Posted on | July 26, 2023 | 9 Comments

Mike Magee

Last week’s New York Times headline said it all: “Drugmakers Are ‘Throwing the Kitchen Sink’ to Halt Medicare Price Negotiations.” It called to mind a story our aging legislators might sooner forget from two decades ago.

But how the nation gave away the bank to these corporate characters (which include not only pharma, but insurers, big drug distributors and PBM middle men) is a bit of medical history worth recounting.

The Biden administration is about to announce the first 10 medications that will be subject to price negotiations with Medicare under a new law.
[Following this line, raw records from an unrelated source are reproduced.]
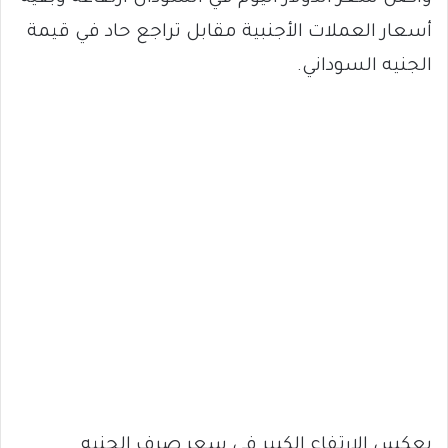
أسعار العملات الأجنبية مقابل تراجع حاد في قيمة
الجنيه السوداني.
يعكس الارتفاع الكبير في سعر صرف الجنيه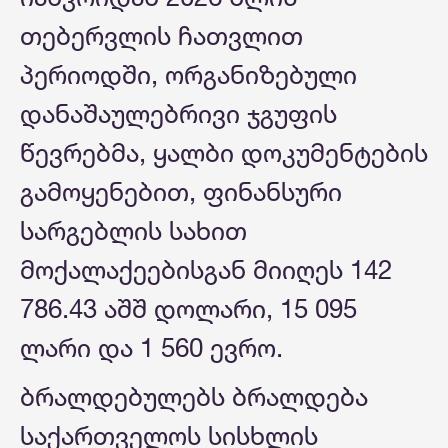
თებერვლის ჩათვლით
პერიოდში, ორგანიზებული
დანაშაულებრივი ჯგუფის
წევრებმა, ყალბი დოკუმენტების
გამოყენებით, ფინანსური
სარგებლის სახით
მოქალაქეებისგან მიიღეს 142
786.43 აშშ დოლარი, 15 095
ლარი და 1 560 ევრო.
ბრალდებულებს ბრალდება
საქართველოს სისხლის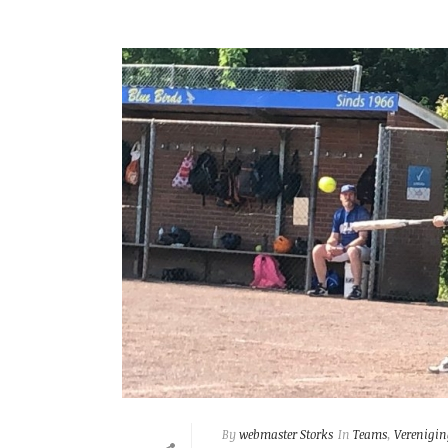
By
webmaster Storks
In
Teams
,
Verenigin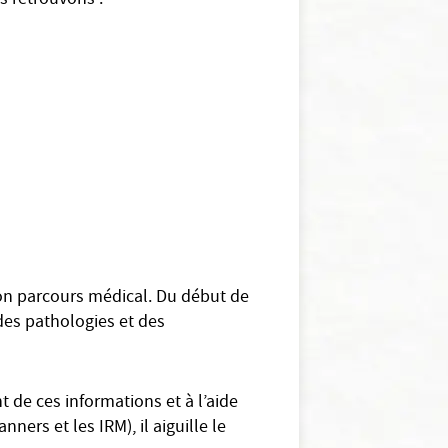
s retrouvons :
 son parcours médical. Du début de
 des pathologies et des
 de ces informations et à l’aide
ers et les IRM), il aiguille le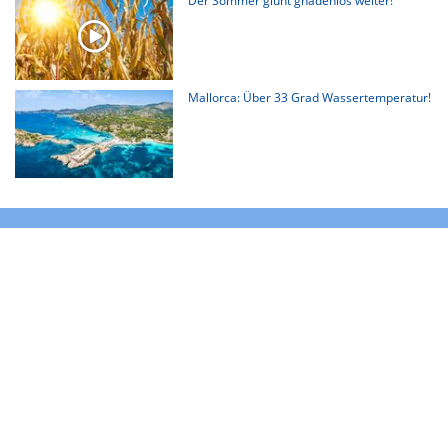
Der Sommer glüht gnadenlos weiter!
Mallorca: Über 33 Grad Wassertemperatur!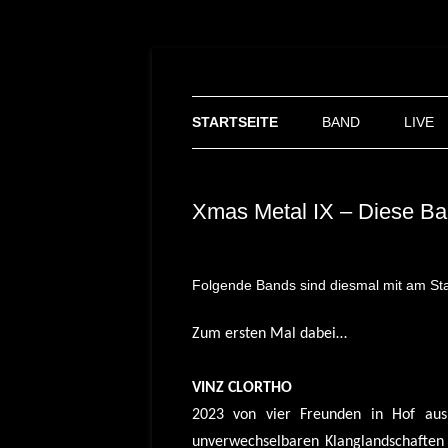
STARTSEITE
BAND
LIVE
Xmas Metal IX – Diese Ba
Folgende Bands sind diesmal mit am Start
Zum ersten Mal dabei…
V
INZ CLORTHO
2023 von vier Freunden in Hof aus
unverwechselbaren Klanglandschaften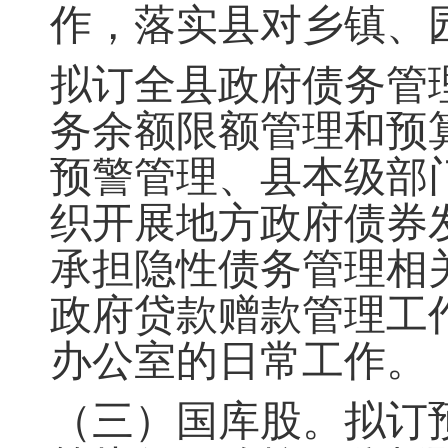
作，落实县对乡镇、
拟订全县政府债务管
务余额限额管理和预
预警管理、县本级部
织开展地方政府债券
承担
隐性债务管理相
政府贷
款赠款管理工
办公室的
日常工作
。
（三）国库股
。
拟订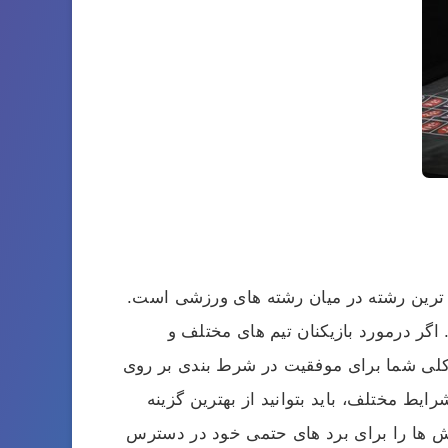
 ترین رشته در میان رشته های ورزشی است.
 اگر درمورد بازیکنان تیم های مختلف و
ر کلی شما برای موفقیت در شرط بندی بر روی
یط مختلف، باید بتوانید از بهترین گزینه
وش ها را برای برد های حتمی خود در دسترس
Drugmakers are fighting the measure in court. The action is a part of a Biden legislative victory titled the Inflation Reduction Act, which allows the government to to negotiate prices which are projected to save just under $100 billion over the next 10 years and significantly cut seniors expenditures for their prescription drugs. But to succeed, they will have to reverse history.

Let’s begin the story with the 2000 Presidential election of George W. Bush, who had courted major leaders from medicine, pharmaceuticals, hospitals, and insurers and expressed interest in privatizing the management of Medicare and Medicaid, as well as covering pharmaceutical costs for seniors over 65.

That election provided the still loosely organized MIC or “Medical-Industrial Complex” (including industry giant PhRMA, health insurers, hospitals, and the AMA) proof of concept that quietly colluding and cooperating with one another in Washington, DC, while publicly appearing to compete with one another around the country in support of patients’ interests, was a winning strategy.

After Bush’s victory, the number of MIC lobbyists grew exponentially. Pfizer government relations alone funded 82 lobbyists in 2000 to support Republican control of Congress and the White House. A year later the pharmaceutical industry as a whole spent $78 million on lobbying activities and employed 623 different lobbyists.

 In the run-up to the 2002 midterms, the GOP spent just under a billion dollars, ran 1.5 million television ads, and gained eight seats in the House. More important, in achieving a net gain of two seats in the Senate, Republicans now enjoyed a majority of 51 to 49 and controlled both houses of Congress.

 The MIC list of legislative objectives now was focused on Medicare prescription drug coverage and the privatization of government health plans. Funding drug insurance coverage was a high priority since it would expand sales for the pharmaceutical industry, reimburse hospitals for drug costs, and provide new sales opportunities for insurers as legions of seniors purchased partially privatized Medicare Advantage (Part C) plans.There was a growing recognition that health care resources were not unlimited and that, if cost control were to be part of their combined future, the MIC was best positioned to manage and profit from the process.

The MIC had made the calculation that it simply needed more paying customers for its existing products. Insurers would profit from sale of the policies, doctors and hospitals would have fewer “no pay” customers, and drug companies would sell more drugs. But winning the election turned out to be easier than expanding prescription coverage under Medicare.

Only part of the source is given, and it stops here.